— Ничего я тебя не выдам. — Они как раз подъезжали к повороту на Эттлинген. Рупрехт мягко повернул руль. — Так что там с Паркером? И почему ему понадобилось говорить обо мне? Да говори же ты, в конце концов!
— Ты… ты не забыл, как я тебя предупреждал, что впредь «Дельфи» не сможет позволить себе роскоши удерживать тебя, потому что есть подозрение, что Ким с помощью шантажа сможет заполучить для кого-то секретные сведения нашей фирмы…
— Ну, и…
— Ну, и… И Паркер спросил меня, допускаю ли я мысль, что…
— Что «что»? Не тяни ты!
— …что Ким будет тебя… — это всего лишь подозрение, причем вполне допустимое, — что он будет тебя шантажировать… Может быть, угрожать чем-то твоей жене… или какой-нибудь твоей женщине… Это, насчет женщины, он сам, Паркер, сказал, не я. У тебя же вроде никакой подруги нет… — он ухмыльнулся. — Короче, что Ким может через тебя завладеть какими-нибудь важными материалами «Дельфи»… Не смотри на меня так! — закричал Ратоф. — Должен же я тебе сказать, о чем говорил Паркер!
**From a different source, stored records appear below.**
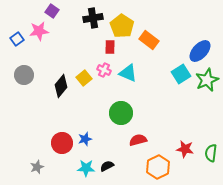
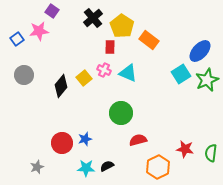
black cross: rotated 30 degrees counterclockwise
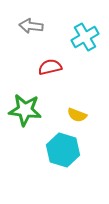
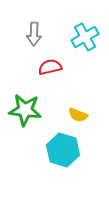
gray arrow: moved 3 px right, 8 px down; rotated 95 degrees counterclockwise
yellow semicircle: moved 1 px right
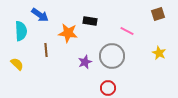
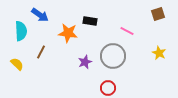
brown line: moved 5 px left, 2 px down; rotated 32 degrees clockwise
gray circle: moved 1 px right
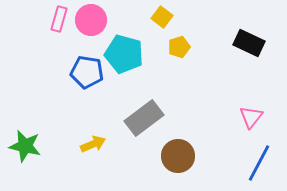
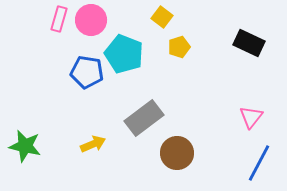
cyan pentagon: rotated 6 degrees clockwise
brown circle: moved 1 px left, 3 px up
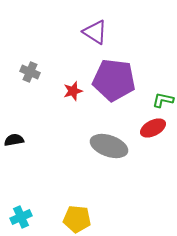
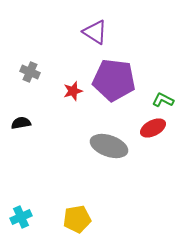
green L-shape: rotated 15 degrees clockwise
black semicircle: moved 7 px right, 17 px up
yellow pentagon: rotated 16 degrees counterclockwise
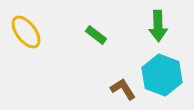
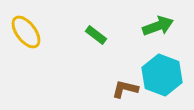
green arrow: rotated 108 degrees counterclockwise
brown L-shape: moved 2 px right; rotated 44 degrees counterclockwise
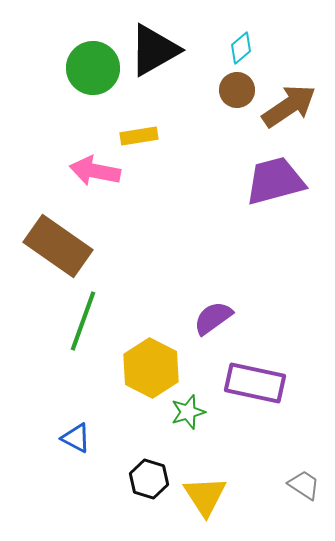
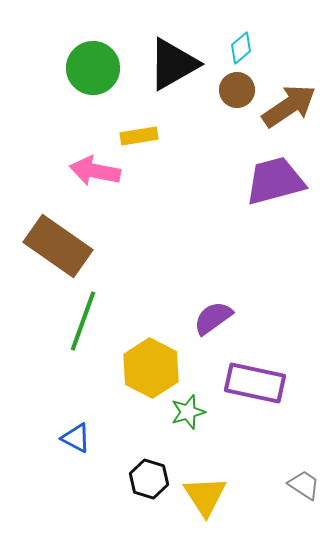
black triangle: moved 19 px right, 14 px down
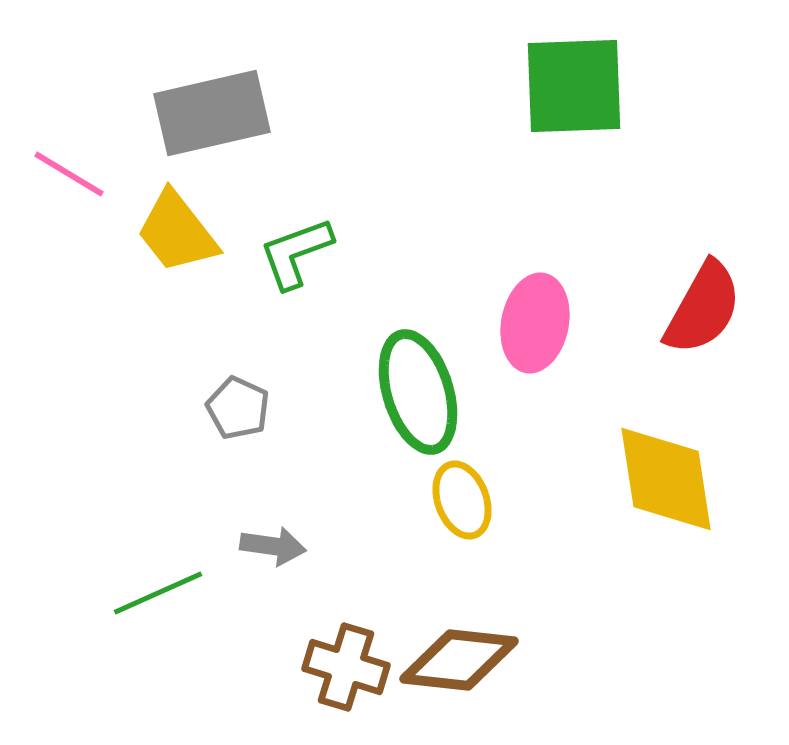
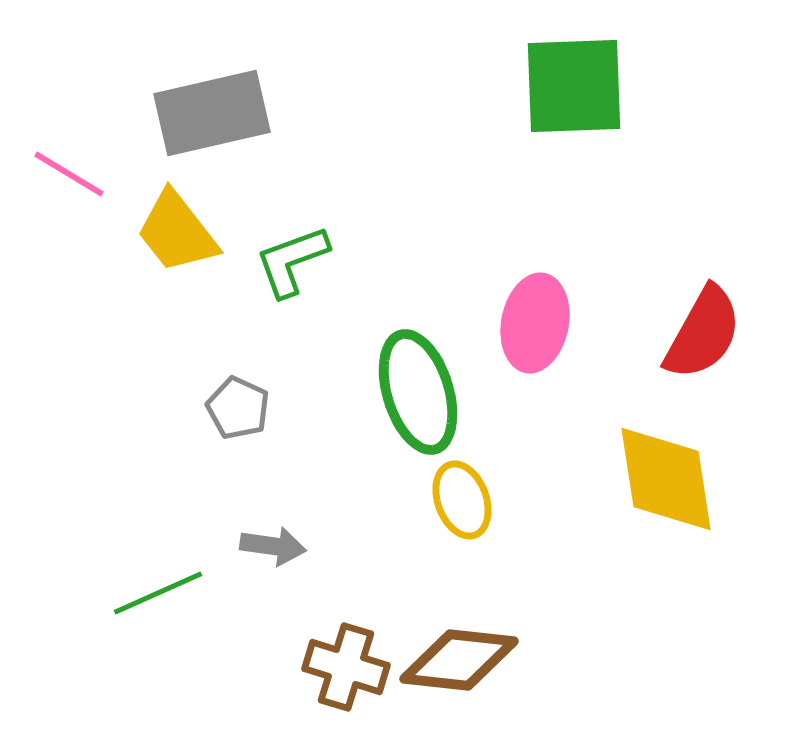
green L-shape: moved 4 px left, 8 px down
red semicircle: moved 25 px down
Не то чтобы ты сам готов был пойти на это, нет, упаси господь, нет! Но каким-то образом ты можешь оказаться замешанным в преступлении, в результате стечения каких-нибудь обстоятельств… Назовешь, к примеру, совершенно случайно какой-нибудь код… или адрес в интернете… даже что-то попроще, мелочь какая-то произойдет, случайный сбой — и пошло-поехало…
— Что за бред! — взбесился Сорель. — Никому пока еще не известно, проникли ли вирусы в главный компьютер вычислительного центра, и если да, то каким образом. И кто вообще повинен в этой катастрофе в Берлине. Это всего лишь предположение, одна из возможностей. И Паркер не смеет исходить из того, что…
— Я это же говорил ему, — запричитал вдруг Ратоф. — И повторял десятки раз, честное слово, Филипп. In dubio pro reo [63] В сомнительном случае — в пользу обвиняемого (лат.).
, — говорил я.
— В каком это смысле? Ты что, спятил? Кто тут обвиняемый? И кто обвиняет?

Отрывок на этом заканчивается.